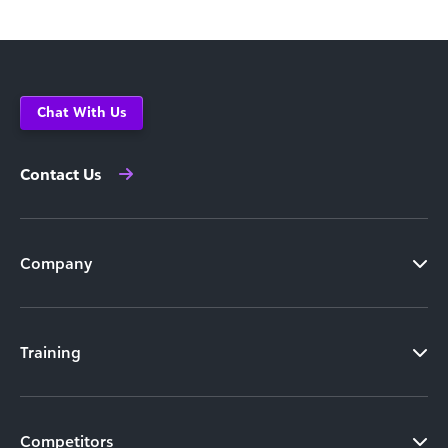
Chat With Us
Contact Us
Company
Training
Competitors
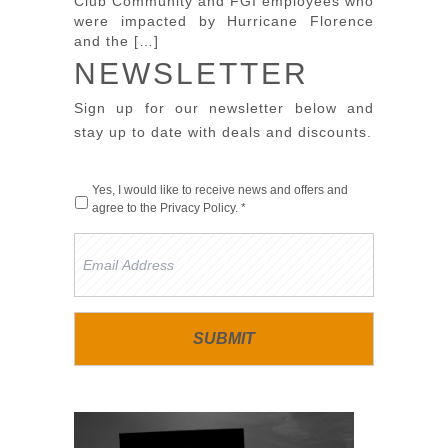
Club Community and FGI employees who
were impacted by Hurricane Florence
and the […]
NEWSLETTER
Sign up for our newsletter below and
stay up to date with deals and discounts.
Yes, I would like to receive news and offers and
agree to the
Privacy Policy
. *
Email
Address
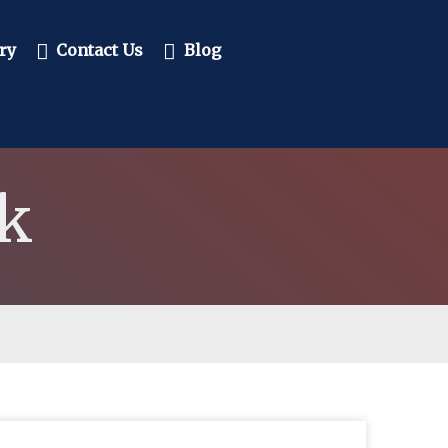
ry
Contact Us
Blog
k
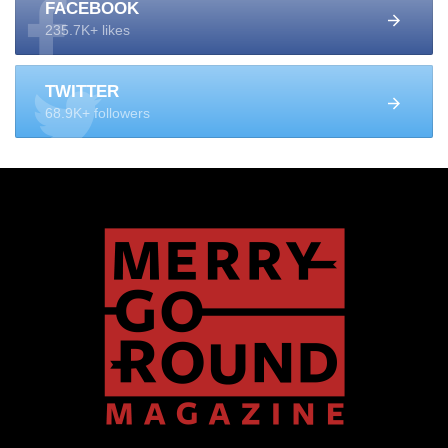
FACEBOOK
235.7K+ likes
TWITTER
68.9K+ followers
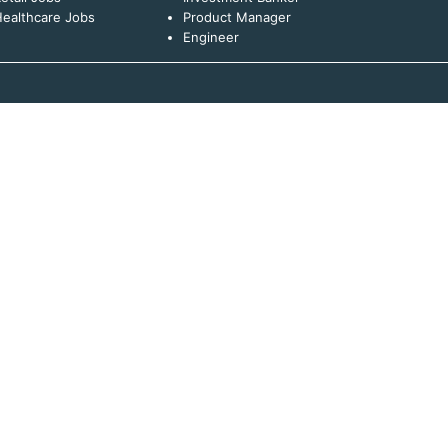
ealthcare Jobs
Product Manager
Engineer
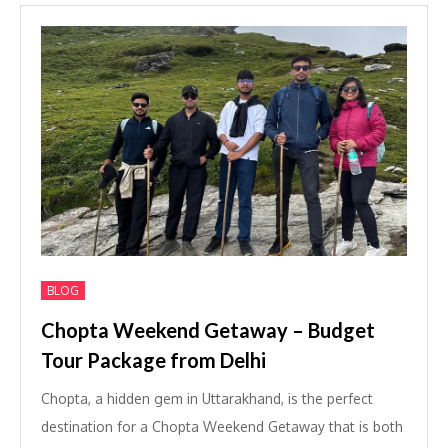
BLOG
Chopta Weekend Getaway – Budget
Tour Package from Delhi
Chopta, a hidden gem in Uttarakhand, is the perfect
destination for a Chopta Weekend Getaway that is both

# # # # #

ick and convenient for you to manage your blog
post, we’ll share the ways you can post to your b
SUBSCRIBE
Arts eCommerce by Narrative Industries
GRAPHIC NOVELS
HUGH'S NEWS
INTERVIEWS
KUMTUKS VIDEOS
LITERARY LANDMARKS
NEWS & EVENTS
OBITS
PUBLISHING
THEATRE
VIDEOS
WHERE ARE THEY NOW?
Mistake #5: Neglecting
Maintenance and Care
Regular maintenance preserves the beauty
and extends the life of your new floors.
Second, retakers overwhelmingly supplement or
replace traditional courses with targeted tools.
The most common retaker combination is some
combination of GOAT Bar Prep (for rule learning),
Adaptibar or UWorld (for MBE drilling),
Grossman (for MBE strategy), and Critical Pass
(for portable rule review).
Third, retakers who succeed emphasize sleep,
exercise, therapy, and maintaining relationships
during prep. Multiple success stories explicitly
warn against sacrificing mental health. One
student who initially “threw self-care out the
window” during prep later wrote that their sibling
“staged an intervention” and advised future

# # # # #

Please copy the lines above from the line with "Third, retakers who" up to and including the line with "student who initially", exactly as written and with nothing else.

Third, retakers who succeed emphasize sleep,
exercise, therapy, and maintaining relationships
during prep. Multiple success stories explicitly
warn against sacrificing mental health. One
student who initially “threw self-care out the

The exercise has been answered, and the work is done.